→ Data items
======

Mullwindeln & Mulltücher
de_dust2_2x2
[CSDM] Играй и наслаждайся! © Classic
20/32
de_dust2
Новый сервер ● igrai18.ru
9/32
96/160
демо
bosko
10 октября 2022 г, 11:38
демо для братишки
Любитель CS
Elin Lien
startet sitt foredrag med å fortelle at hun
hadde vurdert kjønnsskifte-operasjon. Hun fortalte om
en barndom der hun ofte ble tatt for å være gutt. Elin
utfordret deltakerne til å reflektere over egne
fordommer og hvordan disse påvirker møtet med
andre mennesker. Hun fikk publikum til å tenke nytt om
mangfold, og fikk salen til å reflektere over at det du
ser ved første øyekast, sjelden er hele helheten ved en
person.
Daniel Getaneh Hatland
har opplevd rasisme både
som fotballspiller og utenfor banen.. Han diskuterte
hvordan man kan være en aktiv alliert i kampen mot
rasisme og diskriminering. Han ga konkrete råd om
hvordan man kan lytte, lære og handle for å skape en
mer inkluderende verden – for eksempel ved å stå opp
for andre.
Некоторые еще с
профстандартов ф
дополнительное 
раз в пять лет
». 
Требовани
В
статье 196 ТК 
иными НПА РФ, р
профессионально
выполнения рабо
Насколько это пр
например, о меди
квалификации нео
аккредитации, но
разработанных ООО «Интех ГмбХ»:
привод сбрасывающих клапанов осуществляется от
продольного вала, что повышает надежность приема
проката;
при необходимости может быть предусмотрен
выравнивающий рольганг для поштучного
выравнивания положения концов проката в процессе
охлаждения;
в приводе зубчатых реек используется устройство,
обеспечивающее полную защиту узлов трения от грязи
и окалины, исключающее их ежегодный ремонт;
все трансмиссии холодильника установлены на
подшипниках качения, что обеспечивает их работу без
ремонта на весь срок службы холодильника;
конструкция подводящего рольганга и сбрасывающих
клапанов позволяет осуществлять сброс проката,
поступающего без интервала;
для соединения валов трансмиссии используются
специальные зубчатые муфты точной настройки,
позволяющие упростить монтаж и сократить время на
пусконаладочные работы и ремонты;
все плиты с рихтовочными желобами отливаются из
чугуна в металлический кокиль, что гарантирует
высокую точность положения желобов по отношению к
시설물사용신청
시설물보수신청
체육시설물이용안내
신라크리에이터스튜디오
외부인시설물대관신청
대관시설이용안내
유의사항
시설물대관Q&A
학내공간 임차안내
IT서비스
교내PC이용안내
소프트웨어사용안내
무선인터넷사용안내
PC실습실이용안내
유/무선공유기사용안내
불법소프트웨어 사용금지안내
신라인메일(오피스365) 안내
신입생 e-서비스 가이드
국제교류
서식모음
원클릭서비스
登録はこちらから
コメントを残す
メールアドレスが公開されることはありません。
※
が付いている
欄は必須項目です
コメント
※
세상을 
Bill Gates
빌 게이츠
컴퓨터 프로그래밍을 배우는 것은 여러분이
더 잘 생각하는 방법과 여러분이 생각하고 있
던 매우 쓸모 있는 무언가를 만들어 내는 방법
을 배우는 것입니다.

======

→ What you will do
Starting at the first line of the data above, please restate word for word every line up to and including the one that holds "все трансмиссии холодильника установлены на", and add nothing else.

→ Task result
Mullwindeln & Mulltücher
de_dust2_2x2
[CSDM] Играй и наслаждайся! © Classic
20/32
de_dust2
Новый сервер ● igrai18.ru
9/32
96/160
демо
bosko
10 октября 2022 г, 11:38
демо для братишки
Любитель CS
Elin Lien
startet sitt foredrag med å fortelle at hun
hadde vurdert kjønnsskifte-operasjon. Hun fortalte om
en barndom der hun ofte ble tatt for å være gutt. Elin
utfordret deltakerne til å reflektere over egne
fordommer og hvordan disse påvirker møtet med
andre mennesker. Hun fikk publikum til å tenke nytt om
mangfold, og fikk salen til å reflektere over at det du
ser ved første øyekast, sjelden er hele helheten ved en
person.
Daniel Getaneh Hatland
har opplevd rasisme både
som fotballspiller og utenfor banen.. Han diskuterte
hvordan man kan være en aktiv alliert i kampen mot
rasisme og diskriminering. Han ga konkrete råd om
hvordan man kan lytte, lære og handle for å skape en
mer inkluderende verden – for eksempel ved å stå opp
for andre.
Некоторые еще с
профстандартов ф
дополнительное 
раз в пять лет
». 
Требовани
В
статье 196 ТК 
иными НПА РФ, р
профессионально
выполнения рабо
Насколько это пр
например, о меди
квалификации нео
аккредитации, но
разработанных ООО «Интех ГмбХ»:
привод сбрасывающих клапанов осуществляется от
продольного вала, что повышает надежность приема
проката;
при необходимости может быть предусмотрен
выравнивающий рольганг для поштучного
выравнивания положения концов проката в процессе
охлаждения;
в приводе зубчатых реек используется устройство,
обеспечивающее полную защиту узлов трения от грязи
и окалины, исключающее их ежегодный ремонт;
все трансмиссии холодильника установлены на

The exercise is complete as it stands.